[gmx-developers] parallel make problems
mark.j.abraham at gmail.com
Wed Jun 19 22:25:15 CEST 2013
On Wed, Jun 19, 2013 at 9:13 PM, Szilárd Páll <szilard.pall at cbr.su.se> wrote:
> On Wed, Jun 19, 2013 at 7:12 PM, Roland Schulz <roland at utk.edu> wrote:
>> On Wed, Jun 19, 2013 at 8:32 AM, Mark Abraham <mark.j.abraham at gmail.com> wrote:
>>> On Tue, Jun 18, 2013 at 8:16 PM, Marcus D. Hanwell
>>> <marcus.hanwell at kitware.com> wrote:
>>>> The other alternative that would work reliably is to use CMake to
>>>> build FFTW (possibly creating the CMakeLists.txt files if they don't
>>>> already exist) and using add_subdirectory to bring this in as a normal
>>>> target. Something VTK does for many third party libraries for example,
>>>> but the burden of maintaining a secondary build system for a project
>>>> can be pretty high.
>>> Yeah :-)
>> If this is maintained by a community of cmake users it might actually
>> be a viable solution. Someone already started it:
> Good find! I think this is the best solution.
We'll look forward to seeing your patches, then ;-)
>> On Wed, Jun 19, 2013 at 9:48 AM, Szilárd Páll <szilard.pall at cbr.su.se> wrote:
>>> I do agree with you to a fairly large extent. However, most of the
>>> above workarounds are meant to support non-essential features, so
>>> either a warning (e.g. "skipping consitency check because CMake
>>> version <2.8.X") or in other cases a fatal error (e.g. "Insufficient
>>> CMake version for feature X") would be just fine instead of *
>>> hardcoded* very recent required version which would prevent users from
>>> building even if they don't use the feature which requires a late
>>> CMake version. Regarding points 2 and 3, those are good examples of
>>> minor feature additions which we could have chosen to ignore and stick
>>> to the legacy behavior, but we did not.

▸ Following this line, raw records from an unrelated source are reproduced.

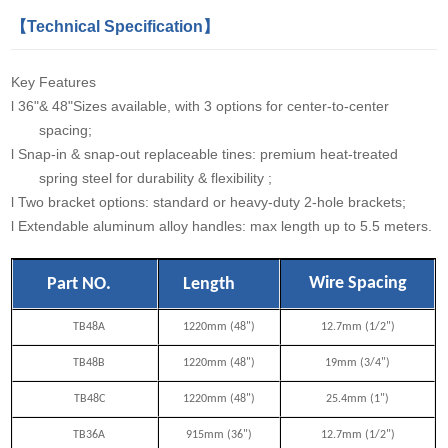
【Technical Specification】
Key Features
l
36"& 48"Sizes available, with 3 options for center-to-center
spacing;
l
Snap-in & snap-out replaceable tines: premium heat-treated
spring steel for durability & flexibility ;
l
Two bracket options: standard or heavy-duty 2-hole brackets;
l
Extendable aluminum alloy handles: max length up to 5.5 meters.
Wire Spacing
Part NO.
Length
TB48A
1220mm (48")
12.7mm (1/2")
TB48B
1220mm (48")
19mm (3/4")
TB48C
1220mm (48")
25.4mm (1")
TB36A
915mm (36")
12.7mm (1/2")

>> I think a huge advantage of requiring ~2.8.10 for 5.0 is that we have
>> way less combinations to tests. For optional features Jenkins doesn't
>> help, and having to test for things like the fftw-download >11
>> versions whether they all work correctly is a huge pain. Thus this
>> suggestion wouldn't help with reducing the testing work. One would
>> still need to test all versions to check whether they are working, so
>> that one could print the correct errors/warnings. So I prefer having
>> one common minimum required version for all of Gromacs cmake.
> There are so many "grey zones" in the build system that are currently
> not covered by tests and that will likely never be. All I am
> advocating is to put a less restrictive cmake_minimum_required() in
> the code, but e.g. not claim that <v2.8.10 will always work
If we did that, then the rider would be that no code changes have to
worry about 2.8.10 compatibility, even to the extent of writing nice
error handling. In turn, that just makes more work answering queries
from users who are confused about why something mysteriously breaks.
Minimum requirements make life easier on the developers.
> - AFAIK
> there's anyway never been a clear statement of what version of
> software dependencies are "made sure that work" and to what extent.
Yep, and supporting 11+ CMake versions will guarantee it never happens.
> I've seen overzealous software restrictions backfire and it would be
> good to avoid that, e.g. tons of users got annoyed by the lagging gcc
> support in CUDA and many (including me) simply edit the "offending"
> line of source code (in this case an #if GCC_VERSION > FOO) instead of
> complying with the restriction.
Installing a new version of CMake is in a totally different ballgame.
Kitware has a strong interest in keeping that process easy ;-) Any
CMake requirement GROMACS makes is not necessarily a one-time thing
for the user. Other software can use that CMake!